[Saved entries]
········

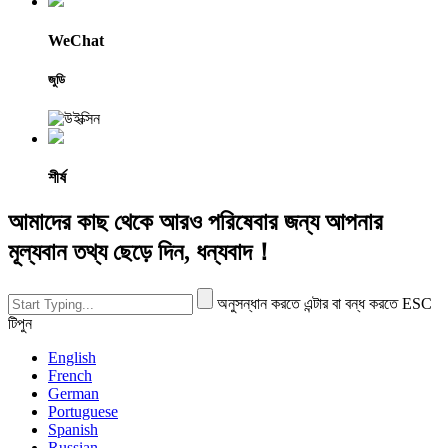
WeChat
জুডি
শীর্ষ
আমাদের কাছ থেকে আরও পরিষেবার জন্য আপনার
মূল্যবান তথ্য ছেড়ে দিন, ধন্যবাদ！
অনুসন্ধান করতে এন্টার বা বন্ধ করতে ESC
টিপুন
English
French
German
Portuguese
Spanish
Russian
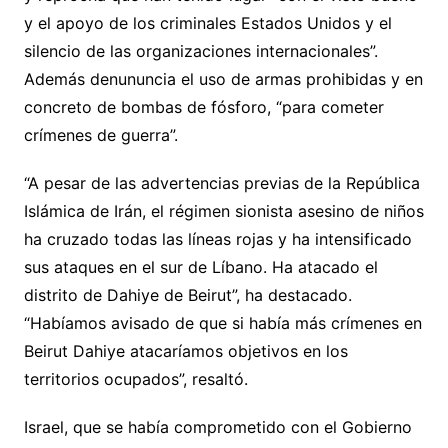
y el apoyo de los criminales Estados Unidos y el
silencio de las organizaciones internacionales”.
Además denununcia el uso de armas prohibidas y en
concreto de bombas de fósforo, “para cometer
crímenes de guerra”.
“A pesar de las advertencias previas de la República
Islámica de Irán, el régimen sionista asesino de niños
ha cruzado todas las líneas rojas y ha intensificado
sus ataques en el sur de Líbano. Ha atacado el
distrito de Dahiye de Beirut”, ha destacado.
“Habíamos avisado de que si había más crímenes en
Beirut Dahiye atacaríamos objetivos en los
territorios ocupados”, resaltó.
Israel, que se había comprometido con el Gobierno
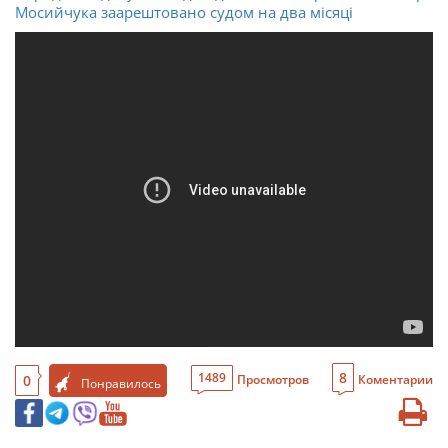
Мосийчука заарештовано судом на два місяці
8
1489
0
Просмотров
Коментарии
Понравилось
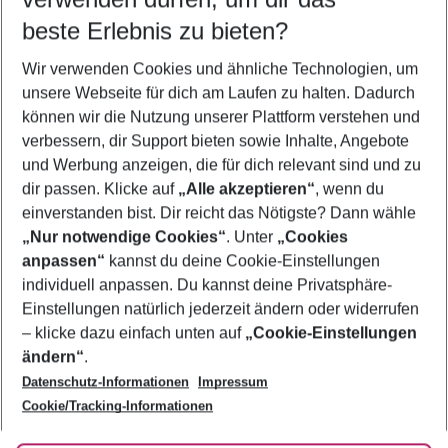
08.08.26
–
06.08.27
5-8 Nächte
beste Erlebnis zu bieten?
Wer wird verreisen
Wir verwenden Cookies und ähnliche Technologien, um
2 Erwachsene
Keine Kinder
unsere Webseite für dich am Laufen zu halten. Dadurch
können wir die Nutzung unserer Plattform verstehen und
Mehr Filter anzeigen
verbessern, dir Support bieten sowie Inhalte, Angebote
und Werbung anzeigen, die für dich relevant sind und zu
dir passen. Klicke auf
„Alle akzeptieren“
, wenn du
einverstanden bist. Dir reicht das Nötigste? Dann wähle
„Nur notwendige Cookies“
. Unter
„Cookies
anpassen“
kannst du deine Cookie-Einstellungen
Footer
Footer navigation
individuell anpassen. Du kannst deine Privatsphäre-
Über uns
Einstellungen natürlich jederzeit ändern oder widerrufen
AGB
– klicke dazu einfach unten auf
„Cookie-Einstellungen
Service & Hilfe
Bestpreisgarantie
ändern“
.
Datenschutz-Informationen
Impressum
Agenturbetreuung
Cookie-Einstellungen ändern
Folge uns
Barrierefreies Reisen
Cookie/Tracking-Informationen
Cookie-Richtlinie
Check-in
Datenschutz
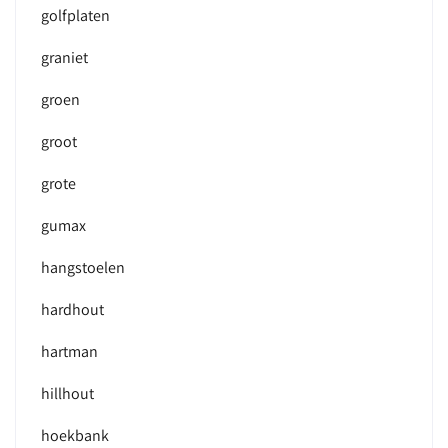
golfplaten
graniet
groen
groot
grote
gumax
hangstoelen
hardhout
hartman
hillhout
hoekbank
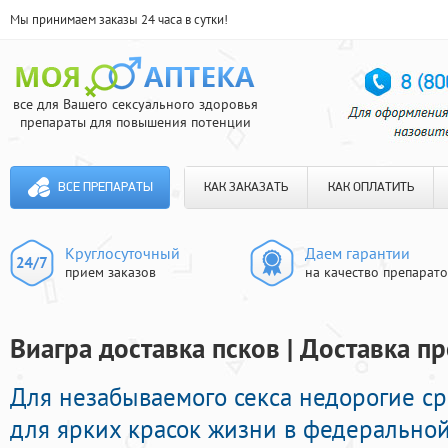
Мы принимаем заказы 24 часа в сутки!
все для Вашего сексуального здоровья
препараты для повышения потенции
ВСЕ ПРЕПАРАТЫ
КАК ЗАКАЗАТЬ
КАК ОПЛАТИТЬ
Круглосуточный
Даем гарантии
прием заказов
на качество препарат
Виагра доставка псков | Доставка п
Для незабываемого секса недорогие с
для ярких красок жизни в федеральной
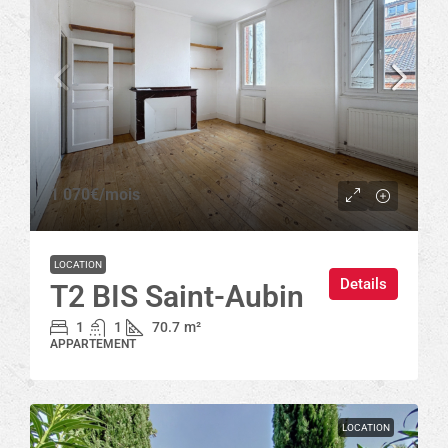
1 070€
/mois
LOCATION
Details
T2 BIS Saint-Aubin
1
1
70.7
m²
APPARTEMENT
LOCATION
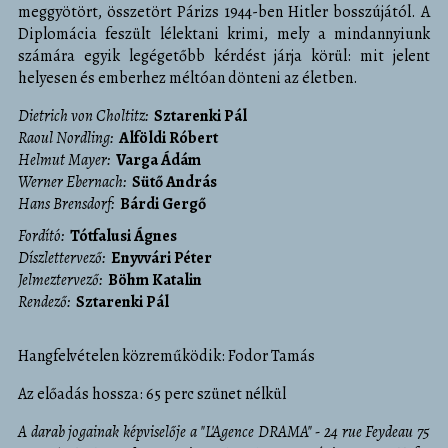
meggyötört, összetört Párizs 1944-ben Hitler bosszújától. A
Diplomácia feszült lélektani krimi, mely a mindannyiunk
számára egyik legégetőbb kérdést járja körül: mit jelent
helyesen és emberhez méltóan dönteni az életben.
Dietrich von Choltitz
Sztarenki Pál
Raoul Nordling
Alföldi Róbert
Helmut Mayer
Varga Ádám
Werner Ebernach
Sütő András
Hans Brensdorf
Bárdi Gergő
fordító
Tótfalusi Ágnes
díszlettervező
Enyvvári Péter
jelmeztervező
Böhm Katalin
rendező
Sztarenki Pál
Hangfelvételen közreműködik: Fodor Tamás
Az előadás hossza: 65 perc szünet nélkül
A darab jogainak képviselője a "L'Agence DRAMA" - 24 rue Feydeau 75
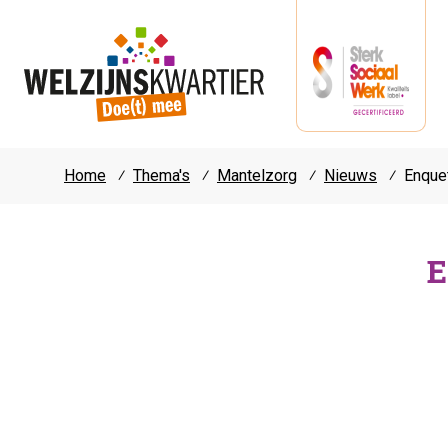
Home
⁄
Thema's
⁄
Mantelzorg
⁄
Nieuws
⁄
Enque
E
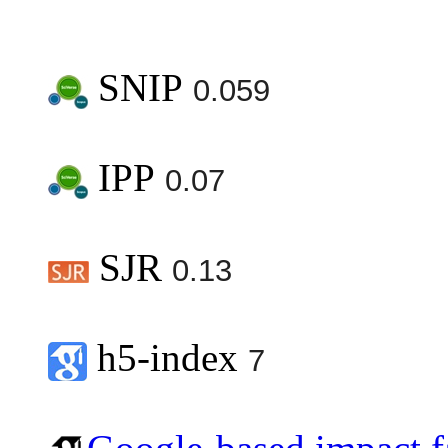
SNIP
0.059
IPP
0.07
SJR
0.13
h5-index
7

········

Copy the records exactly. Skip the images.

WeChat
জুডি
শীর্ষ
আমাদের কাছ থেকে আরও পরিষেবার জন্য আপনার
মূল্যবান তথ্য ছেড়ে দিন, ধন্যবাদ！
অনুসন্ধান করতে এন্টার বা বন্ধ করতে ESC
টিপুন
English
French
German
Portuguese
Spanish
Russian
y el apoyo de los criminales Estados Unidos y el
silencio de las organizaciones internacionales”.
Además denununcia el uso de armas prohibidas y en
concreto de bombas de fósforo, “para cometer
crímenes de guerra”.
“A pesar de las advertencias previas de la República
Islámica de Irán, el régimen sionista asesino de niños
ha cruzado todas las líneas rojas y ha intensificado
sus ataques en el sur de Líbano. Ha atacado el
distrito de Dahiye de Beirut”, ha destacado.
“Habíamos avisado de que si había más crímenes en
Beirut Dahiye atacaríamos objetivos en los
territorios ocupados”, resaltó.
Israel, que se había comprometido con el Gobierno
Мосийчука заарештовано судом на два місяці
8
1489
0
Просмотров
Коментарии
Понравилось
08.08.26
–
06.08.27
5-8 Nächte
beste Erlebnis zu bieten?
Wer wird verreisen
Wir verwenden Cookies und ähnliche Technologien, um
2 Erwachsene
Keine Kinder
unsere Webseite für dich am Laufen zu halten. Dadurch
können wir die Nutzung unserer Plattform verstehen und
Mehr Filter anzeigen
verbessern, dir Support bieten sowie Inhalte, Angebote
und Werbung anzeigen, die für dich relevant sind und zu
dir passen. Klicke auf
„Alle akzeptieren“
, wenn du
einverstanden bist. Dir reicht das Nötigste? Dann wähle
„Nur notwendige Cookies“
. Unter
„Cookies
anpassen“
kannst du deine Cookie-Einstellungen
Footer
Footer navigation
individuell anpassen. Du kannst deine Privatsphäre-
Über uns
Einstellungen natürlich jederzeit ändern oder widerrufen
AGB
– klicke dazu einfach unten auf
„Cookie-Einstellungen
Service & Hilfe
Bestpreisgarantie
ändern“
.
Datenschutz-Informationen
Impressum
Agenturbetreuung
Cookie-Einstellungen ändern
Folge uns
Barrierefreies Reisen
Cookie/Tracking-Informationen
Cookie-Richtlinie
Check-in
Datenschutz
golfplaten
graniet
groen
groot
grote
gumax
hangstoelen
hardhout
hartman
hillhout
hoekbank
Мы принимаем заказы 24 часа в сутки!
все для Вашего сексуального здоровья
препараты для повышения потенции
ВСЕ ПРЕПАРАТЫ
КАК ЗАКАЗАТЬ
КАК ОПЛАТИТЬ
Круглосуточный
Даем гарантии
прием заказов
на качество препарат
Виагра доставка псков | Доставка п
Для незабываемого секса недорогие с
для ярких красок жизни в федеральной
1 070€
/mois
LOCATION
Details
T2 BIS Saint-Aubin
1
1
70.7
m²
APPARTEMENT
LOCATION
meggyötört, összetört Párizs 1944-ben Hitler bosszújától. A
Diplomácia feszült lélektani krimi, mely a mindannyiunk
számára egyik legégetőbb kérdést járja körül: mit jelent
helyesen és emberhez méltóan dönteni az életben.
Dietrich von Choltitz
Sztarenki Pál
Raoul Nordling
Alföldi Róbert
Helmut Mayer
Varga Ádám
Werner Ebernach
Sütő András
Hans Brensdorf
Bárdi Gergő
fordító
Tótfalusi Ágnes
díszlettervező
Enyvvári Péter
jelmeztervező
Böhm Katalin
rendező
Sztarenki Pál
Hangfelvételen közreműködik: Fodor Tamás
Az előadás hossza: 65 perc szünet nélkül
A darab jogainak képviselője a "L'Agence DRAMA" - 24 rue Feydeau 75
Home
⁄
Thema's
⁄
Mantelzorg
⁄
Nieuws
⁄
Enque
E
SNIP
0.059
IPP
0.07
SJR
0.13
h5-index
7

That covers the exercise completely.